Overview
There are 3 things running:
- app is a simple Python Flask app that serves up
/aclfor an allow/denylist and acheck_cidendpoint. Note: its running in dev mode and will be sloooooooow, the point of only hitting it for novel CIDs is that it should not matter too much. THERE IS ZERO EXPECTATION ANYONE WOULD PUT THIS PYTHON APP IN PRODUCTION - go-ipfs for the upstream connection (commented out to benchmark the other stuff)
- nginx
Nginx / Lua
The best diagram for what where the lua hooks are is here
We use the following phases
init_by_lua
Usually just to require all the modules before forking to save RAM and speed up later requires, simmilar to puma in ruby etc.
init_worker_by_lua
This runs once per nginx worker and can be used to schedule things periodically
content_by_lua
I have a /refresh and /status page for testing, with lua_code_cache off;
you can have a reasonable flow for testing changes w/o creating an elaborate
test harness
rewrite_by_lua
Runs on every request, we have 3 strategies, all using shared (thread safe)
dictionaries set by lua_shared_dict called allow and deny:
rewrite-allow.lua
For when you want to only serve a list of CIDs. Assumes a periodic refresh of the allow/deny dict from the api, looks if CID is allowed, then checks if CID/PATH is disallowed.
Note if you dont ngx.exit() this script it goes to the next phase (ie proxying the
backend)
rewrite-deny.lua
Like allow but just looks if CID/PATH is denyed, more like the use case where you block "bad" or legally taken-down content.
rewrite-check.lua
This only allows/denys at the CID level (assumption you have lots of them and that you dont want to block paths underneath them)
Will hit the api and add into the allow/deny dict, if you can allow some
requests to slip past, you could do the api call and dict update in another
co-routine with ngx.timer.at(0, fn)
Note the early return if the CID is allowed, that exits the processing of the
request.
Notes
The shape of the api has been tweaked a little but should not be considered
canonical or even good, especially check_cid (the shape of whats returned just
matches /acl as I wrote that first and didnt want to re-work for a PoC), you
probably want to return less (maybe even just a code?) on that call.
Performance
It performs ok, I took one days worth of URIs from a PL gateway and ran 20k requests (I made sure nginx only started one worker)
hitting the (slooooow) api
() $ baton -u http://localhost:3000/ -c 30 -r 20000 -z urls.txt
Configuring to send requests from file. (Read 594884 requests)
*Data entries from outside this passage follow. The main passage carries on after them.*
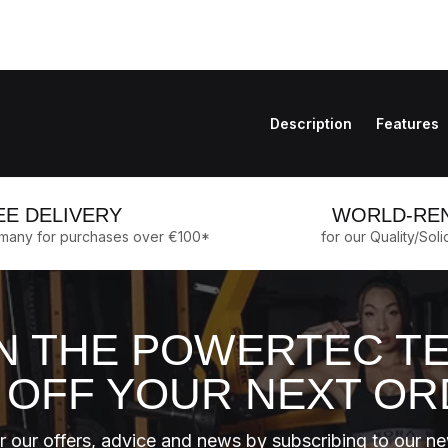
Description
Features
EE DELIVERY
WORLD-RE
rmany for purchases over €100*
for our Quality/Soli
N THE POWERTEC T
 OFF YOUR NEXT O
 our offers, advice and news by subscribing to our ne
Generating the requests...
Finished generating the requests
Sending the requests to the server...
Finished sending the requests
Processing the results...
=========================== Results ========================================
Total requests: 20000
Time taken to complete requests: 21.422449757s
Requests per second: 934
Max response time (ms): 199
Min response time (ms): 0
Avg response time (ms): 31.55
========= Percentage of responses by status code ==========================
Number of connection errors: 0
Number of 1xx responses: 0
Number of 2xx responses: 0
Number of 3xx responses: 0
Number of 4xx responses: 20000
Number of 5xx responses: 0
========= Percentage of responses received within a certain time (ms)======
64% : 19 ms
64% : 38 ms
64% : 57 ms
64% : 76 ms
94% : 95 ms
99% : 114 ms
99% : 133 ms
99% : 152 ms
99% : 171 ms
100% : 199 ms
===========================================================================
Rerun (presumably now all cached in the dicts)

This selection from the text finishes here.